With its manufacturing accounting for around 8 percent of greenhouse gas emissions worldwide, the concrete industry has become a focal point for decarbonization strategies for administrations across the globe racing to mitigate the mounting climate crisis. At a local level, staff says concrete used in city capital projects accounted for nearly 78,700 metric tons of Austin’s carbon emissions in Fiscal Year 2023.
Concrete’s emissions footprint is driven largely by cement production, a heat-intensive process that uses large amounts of energy while releasing its own share of carbon dioxide into the atmosphere. While trailblazers like CarbonCure Technologies have patented new production methods that deposit the harmful byproduct as a mineral product in its concrete mix, industry peers have been slow to get on board. Out of the city’s 12 concrete suppliers, only one, Lauren Concrete, has implemented the practice.

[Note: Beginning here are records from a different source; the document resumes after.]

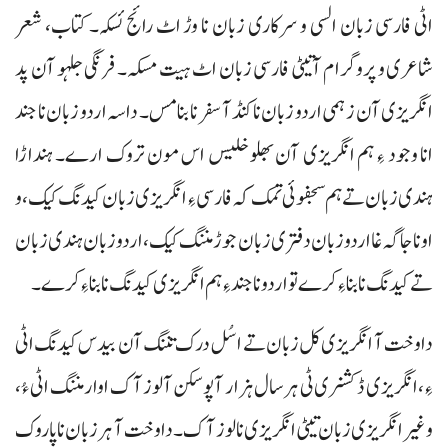
اٹی فارسی زبان السی و سرکاری زبان نا وڑ اٹ رائج ئسکہ۔ کتاب، شعر
شاعری و پروگرام آتیٹی فارسی زبان اٹ ہیت مسکہ۔ فرنگی جلہو آن پد
انگریزی آن زہمی اردو زبان نا کنڈ آ سفر نا بنا مس۔ داسہ اردو زبان نا جند
انا وجود ءِ ہم انگریزی آن بھلو خلیس اس مون تروک ارے۔ ہنداڑا
ہندی زبان تے ہم سجفوئی تمک کہ فارسی ءِ انگریزی زبان کیدنگ کیک، و
اونا جاگہ غا اردو زبان دفتری زبان جوڑ مننگ کیک، اردو زبان ہندی زبان
تے کیدنگ نا بناءِ کرے تو اردو نا جند ءِ ہم انگریزی کیدنگ نا بناءِ کرے۔
دا وخت آ انگریزی کل زبان تے اسُل درک تننگ آن بیدس کیدنگ اٹی
ءِ، انگریزی ڈکشنری ٹی ہر سال ہزار آ پوسکن آ لوز آک اوار مننگ اٹی ءُ،
و غیر انگریزی زبان تیٹی انگریزی نا لوز آک۔ دا وخت آ ہر زبان نا پاروک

Staffers say their current focus is developing new protocols for suppliers, including Environmental Product Declaration standards mandating certain greenhouse gas emissions thresholds for concrete mixes. That number could range anywhere from 345 to 380 kilograms of carbon dioxide per cubic meter of product, though that could change before their targeted rollout this October.
After establishing some ground rules, city engineers say it will take another year or two of testing and tinkering to shift the protocols into practice.
“We will be dealing with cement for a while,” said managing engineer Angela Johnson. “Moving to that Environmental Product Declaration process, unfortunately there’s just a timeline which we cannot expedite. … We’re dancing with industry – we move when they’re ready to move because of legal complications. We’re trying to be careful.”
“We’re aware that anything that affects city purchasing can be challenged a lot, and we don’t want to be in a position of setting something that seems punitive,” consulting engineer Ed Poppitt said. “It’s counter to making fast progress, but it’s what industry has been telling us, to be cautious about how quickly we’re pushing them.”
To no one’s surprise, commissioners are hoping for a more aggressive timeline, particularly as the deadline to meet 2030 emissions targets laid out in the city’s Climate Equity Plan looms steadily around the corner.
“My feedback would be that your plan sounds a little bit too accommodating to industry, and I think you could accelerate those timelines a little bit, especially hearing that you already have some producers with Environmental Product Declarations and at least one actively using a greenhouse gas reduction strategy,” said Commission Chair Kaiba White. “I mean, we’re literally on fire here, right? We can barely keep our grid running because of climate change, and people are dying of heat exposure. It’s serious.”
As they continue plotting out logistics, staffers say they are looking to organizations like the American Concrete Institute for leadership on the latest carbon-neutral practices, as well as to cities like Portland, which launched its own carbon-neutral concrete initiative ahead of the curve back in 2016.